Making private pensions compulsory would be the ideal solution to eliminate the pension gap and ensure benefit adequacy. However, some countries have shied away from such a policy partly because of the concern that the contributions would be seen as a new tax. An alternative way to achieve a similar result is to enrol individuals into such plans automatically, while allowing them the possibility of opting-out within a certain time frame – so-called “auto-enrolment”. By requiring people to opt out of rather than into retirement saving, it aims to use natural inertia to expand coverage. The first nationwide auto-enrolment retirement savings scheme in the OECD, the KiwiSaver introduced in New Zealand in 2007, has been highly effective in ensuring high participation rates among new employees, with opt-out rates as low as 20%. This kind of arrangement will be rolled out in the United Kingdom between 2012 and 2017, and other countries are likely to follow suit.

Another key policy that can be used to expand the role of private pensions is to provide financial incentives. The traditional way of encouraging people to save for their old age has been tax incentives. While some countries have recently extended tax incentives, Australia, Ireland, New Zealand and the United Kingdom have all moved to limit them to reduce the fiscal cost in the form of foregone tax revenues. Costs have been questioned elsewhere, including Germany.

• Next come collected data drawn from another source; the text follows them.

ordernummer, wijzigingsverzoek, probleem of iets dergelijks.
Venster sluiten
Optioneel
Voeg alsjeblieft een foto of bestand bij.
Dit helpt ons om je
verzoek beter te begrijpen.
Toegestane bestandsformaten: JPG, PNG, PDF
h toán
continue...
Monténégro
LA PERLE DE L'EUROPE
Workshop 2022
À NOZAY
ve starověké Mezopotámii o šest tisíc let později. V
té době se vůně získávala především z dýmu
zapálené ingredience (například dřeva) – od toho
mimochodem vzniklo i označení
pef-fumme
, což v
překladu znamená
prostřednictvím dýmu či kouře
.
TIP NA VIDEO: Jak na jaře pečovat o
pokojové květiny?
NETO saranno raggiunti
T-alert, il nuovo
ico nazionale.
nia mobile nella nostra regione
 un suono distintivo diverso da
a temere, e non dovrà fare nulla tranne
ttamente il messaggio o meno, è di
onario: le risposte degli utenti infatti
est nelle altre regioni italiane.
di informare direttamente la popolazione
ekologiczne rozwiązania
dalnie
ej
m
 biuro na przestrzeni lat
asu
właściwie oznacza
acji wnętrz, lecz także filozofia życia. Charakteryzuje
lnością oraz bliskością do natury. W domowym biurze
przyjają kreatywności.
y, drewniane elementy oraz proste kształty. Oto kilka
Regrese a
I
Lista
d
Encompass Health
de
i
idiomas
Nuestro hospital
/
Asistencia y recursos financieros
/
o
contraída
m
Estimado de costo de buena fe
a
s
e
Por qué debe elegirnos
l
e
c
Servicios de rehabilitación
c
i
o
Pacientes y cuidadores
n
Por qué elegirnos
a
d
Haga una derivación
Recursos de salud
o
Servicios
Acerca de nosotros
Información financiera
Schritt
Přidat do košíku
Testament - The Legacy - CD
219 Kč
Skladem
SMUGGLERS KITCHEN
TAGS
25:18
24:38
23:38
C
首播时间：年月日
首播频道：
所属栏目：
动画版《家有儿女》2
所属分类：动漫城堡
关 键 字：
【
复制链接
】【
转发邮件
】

The problem with the traditional design of tax incentives is that it benefits high earners most as they pay the highest marginal tax rates. Indeed, in most countries with voluntary pension systems, low-income workers are the least likely to participate in private pension plans. A more effective way to reach out to lower income individuals is to provide savers with flat subsidies and matching contributions capped at a certain level to ensure greater progressivity. Such financial incentives can benefit low earners more including those that pay no income tax or at a low rate. In Germany and New Zealand, two countries that have introduced such incentives for some of their retirement savings products, coverage rates are more similar across different income groups.

In addition to expanding private pensions coverage, policy makers need to act on three fronts to improve benefit adequacy. First, they should ensure that contributions to such plans are sufficient to meet retirement income goals. This is straightforward in mandatory systems, as in Australia, which recently announced an increase in the minimum contribution rate from 9% to 12% of wages. Secondly, they should limit leakage from such systems by restricting early withdrawals and lump-sum benefit payments. Thirdly, they should promote investment strategies and products that have low costs and mitigate risks during both the period of asset accumulation and retirement, when benefits are paid out. As they address these challenges, policy makers should pay great attention to the menu of investment and benefit options to simplify and facilitate complex financial decisions. They should also improve the design of defaults for those who do not make active choices so that they better meet individual needs and expectations.

“Which country has the best pension system?” is a question the OECD is often asked. But it is one that is very difficult to answer despite the widespread appetite for rankings and league tables. The true response is that there is room for improvement in all countries’ retirement-income provision. They all face at least some challenges: coverage of the pension system, adequacy of benefits, financial sustainability or the risks and uncertainties borne by individuals. The outlook for pensions in OECD countries is therefore one of continued – and necessary – change.